# my ibook g4 is slow. help?



## iammcmasta (Dec 16, 2008)

i have an ibook g4 and, i confess, i use it to play games on sometimes (more specificaly runescape) and it lags for long periods of time. is there any way i can make it so this doesn't happen (and something that i can do without purchasing anything)? and is there some way i can make it really fast? thanks in advance, iammcmasta


----------



## sinclair_tm (Mar 11, 2005)

Which G4 iBook is it?


----------



## iammcmasta (Dec 16, 2008)

there are different kinds? lol. all i know is i have had it for 4 years and its white.


----------



## sinclair_tm (Mar 11, 2005)

There where several G4 iBooks.
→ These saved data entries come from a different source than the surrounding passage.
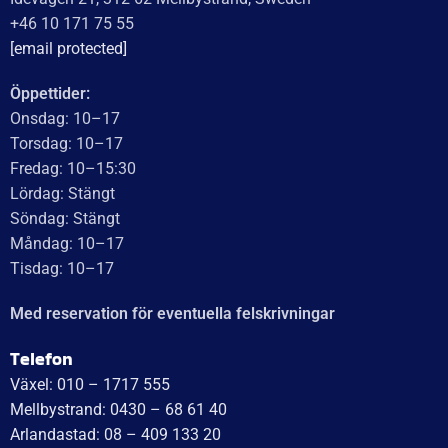
WT Trailer AB imponerar med starka, högkvalitativa släp
och enastående kundservice. Vägen från offert till
leverans är smidig, snabb och präglad av tydlig
kommunikation. Deras tillmötesgående och vänliga team
ger en positiv upplevelse som gör kunder mycket nöjda
och benägna att rekommendera dem.
Läs mer
WT Trailer AB,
Goto the Apple menu and select About this Mac and tell us the CPU speed and RAM size.


----------



## iammcmasta (Dec 16, 2008)

aight heres wat it says: mac os x version 10.4.11, processor 1.2 GHz PowerPC G4, memory 256 MB built-in, and i cant find RAM. is that enough?


----------



## sinclair_tm (Mar 11, 2005)

THe memory is the RAM, so you do not have hardly any, hence the slow down. I bet your hard drive also has less than 15 Gig free. You are running into a lack of memory problem. The best thing is to buy a 1 Gig stick of RAM and put it in there. Also, you should have at least 8 Gig free at all times on your hard drive in that Mac. If your hard drive was over 100 Gig, I'd say make sure that there is at least 20 Gig free. Other than getting more RAM, and a bigger hard drive, there isn't anything you can do to speed things up.


----------



## iammcmasta (Dec 16, 2008)

sigh... well i guess i expected it. can you suggest somewhere to buy the RAM from? i have looked into it and found this site: http://eshop.macsales.com/MyOWC/Upgrades.cfm?model=200
if you know of other places though where you have personal experience with them, that might be better.


----------



## sinclair_tm (Mar 11, 2005)

Nope, you found the place I tell everyone to go to. I have dealt with them myself, and will not go else where. When they say lifetime RAM, they mean it.


----------